Noelia era uma gostosa de apenas vinte e três anos recém-completados, cabelo liso, olhos cor de café, peitos não muito grandes, mas perfeitos pra sua baixa estatura de um metro e cinquenta e dois, uma bunda bem formada e lábios carnudos que já davam uma puta ideia do que esperar ao beijá-los.
Com seu trabalho de professora de ensino fundamental, ela tinha uma vida bem estruturada e completamente normal. Morava sozinha porque não aguentava multidões, muito menos sua família barulhenta. Sozinha em casa, sua única companhia era o gato Gabriel — mesmo nome do último namorado — e seu notebook inseparável, onde além de guardar o trabalho da escola, era também um portal pra satisfazer seus desejos carnais.
Cada dia o trabalho ficava mais estressante, com cada vez mais tarefas e provas que não deixavam tempo pra ela. Os banhos eram curtos e nada proveitosos, e seus cuidados pessoais diminuíram tanto que ela parou de depilar as pernas e a área vaginal tão bem cuidada.
Um dia, o diretor — um velho horroroso — a demitiu sem motivo nenhum. A desculpa dele foi: "Corte de pessoal em nível nacional". Ela ficou destruída, aquela era a vida dela. O que seria dela agora? Bem, pegou o casaco e a pasta e foi pra casa. Ao entrar, jogou tudo com raiva, assustando o gato sonolento, e se jogou no sofá. Olhou pras mãos e se deitou, fechando os olhos.
As mãos começaram a acariciar as pernas meio descuidadas, numa dança lenta e superficial, balançando-as num ritmo sem fim. Aos poucos, a mão foi subindo pela perna devagar até se perder entre as coxas e a saia, e roçando com ternura a buceta coberta sutilmente pela calcinha, ela sentiu a sensação suave e doce de pressionar e estimular o clitóris já esquecido. Já era hora, ela tinha tempo e merecia aquilo.
Ela se levantou e foi até o banheiro, onde tirou a blusa e a saia, se olhou no espelho de calcinha e sutiã, e gostou do que viu. refletia. Seu corpo, que já havia esquecido, que ela mesma curtia e que agora finalmente voltaria a curtir. Tirou o sutiã, deixando à mostra seus peitos pequenos e já bem formados, adornados por dois mamilos perfeitos de um tom suave de rosa, acariciou-os por um momento, lembrando como eram macios.

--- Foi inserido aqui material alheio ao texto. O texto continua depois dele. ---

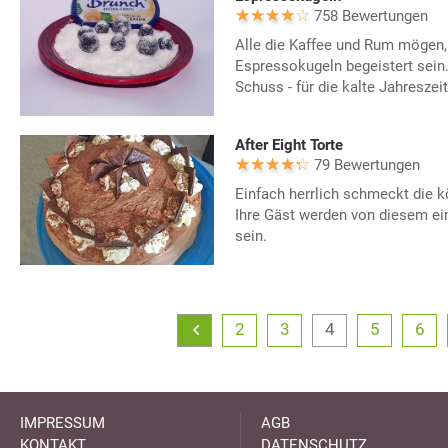
758 Bewertungen
Alle die Kaffee und Rum mögen,
Espressokugeln begeistert sein.
Schuss - für die kalte Jahreszeit
After Eight Torte
79 Bewertungen
Einfach herrlich schmeckt die kö
Ihre Gäst werden von diesem ei
sein.
2
3
4
5
6
IMPRESSUM
AGB
KONTAKT
DATENSCHUTZ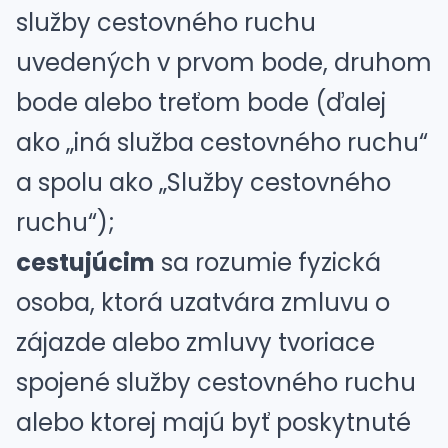
služby cestovného ruchu
uvedených v prvom bode, druhom
bode alebo treťom bode (ďalej
ako „iná služba cestovného ruchu“
a spolu ako „Služby cestovného
ruchu“);
cestujúcim
sa rozumie fyzická
osoba, ktorá uzatvára zmluvu o
zájazde alebo zmluvy tvoriace
spojené služby cestovného ruchu
alebo ktorej majú byť poskytnuté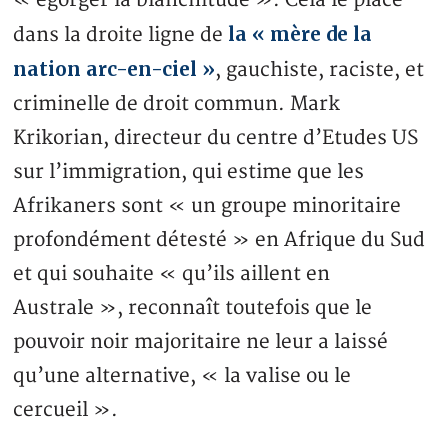
« égorger la blanchitude ». Cela le place
la « mère de la
dans la droite ligne de
nation arc-en-ciel »
, gauchiste, raciste, et
criminelle de droit commun. Mark
Krikorian, directeur du centre d’Etudes US
sur l’immigration, qui estime que les
Afrikaners sont « un groupe minoritaire
profondément détesté » en Afrique du Sud
et qui souhaite « qu’ils aillent en
Australe », reconnaît toutefois que le
pouvoir noir majoritaire ne leur a laissé
qu’une alternative, « la valise ou le
cercueil ».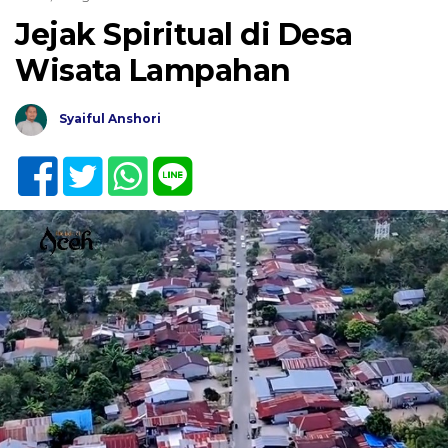
Jejak Spiritual di Desa
Wisata Lampahan
Syaiful Anshori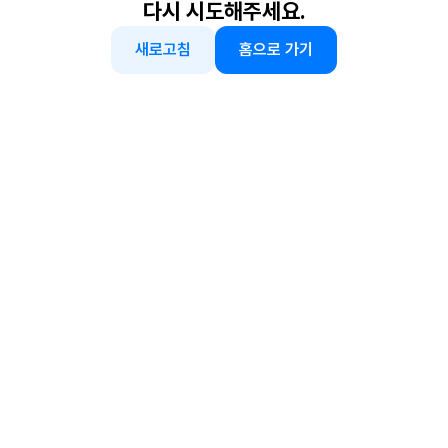
다시 시도해주세요.
새로고침
홈으로 가기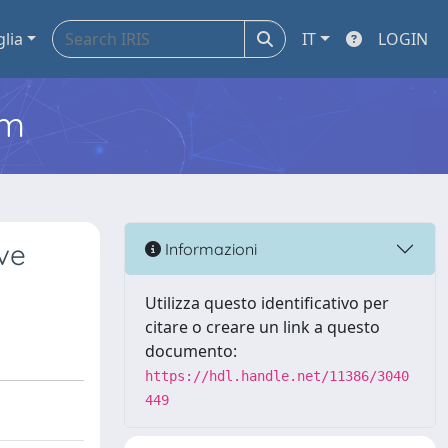
glia
IT
LOGIN
em
tve
Informazioni
Utilizza questo identificativo per
citare o creare un link a questo
documento:
https://hdl.handle.net/11386/3040
449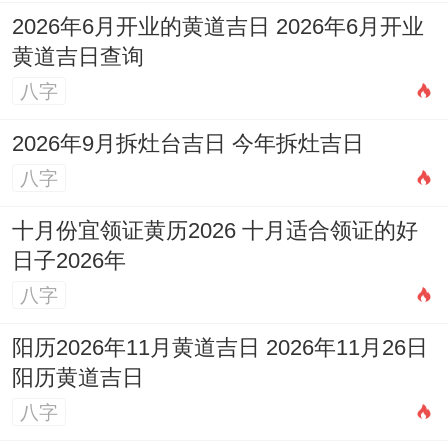
2026年6月开业的黄道吉日 2026年6月开业
黄道吉日查询
八字
2026年9月拆灶台吉日 今年拆灶吉日
八字
十月份宜领证黄历2026 十月适合领证的好
日子2026年
八字
阳历2026年11月黄道吉日 2026年11月26日
阳历黄道吉日
八字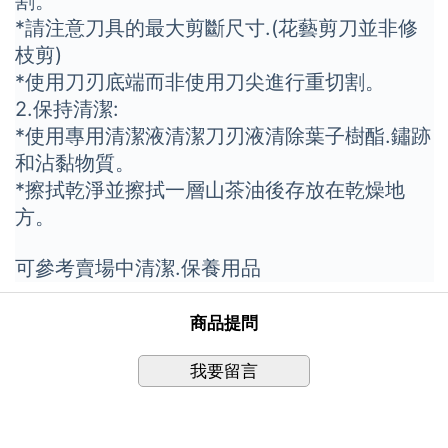
割。
*請注意刀具的最大剪斷尺寸.(花藝剪刀並非修
枝剪)
*使用刀刃底端而非使用刀尖進行重切割。
2.保持清潔:
*使用專用清潔液清潔刀刃液清除葉子樹酯.鏽跡
和沾黏物質。
*擦拭乾淨並擦拭一層山茶油後存放在乾燥地
方。
可參考賣場中清潔.保養用品
商品提問
我要留言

Em seguida, olhou para baixo e, com um puxão suave, tirou a calcinha, deixando seu lugar amado completamente livre. Olhou como sua buceta estava bem peluda e isso não a agradou, sempre preferiu um bom corte, se sentir macia, acariciá-la e sentir como a suavidade fazia suas mãos deslizarem. Pegando uma tesoura, começou a cortar cuidadosamente cada lugar e cada canto, não sobrou nenhum. Em seguida, pegou um aparelho de barbear e, suavemente, deslizou desde seu monte de Vênus até a parte mais baixa de sua vulva.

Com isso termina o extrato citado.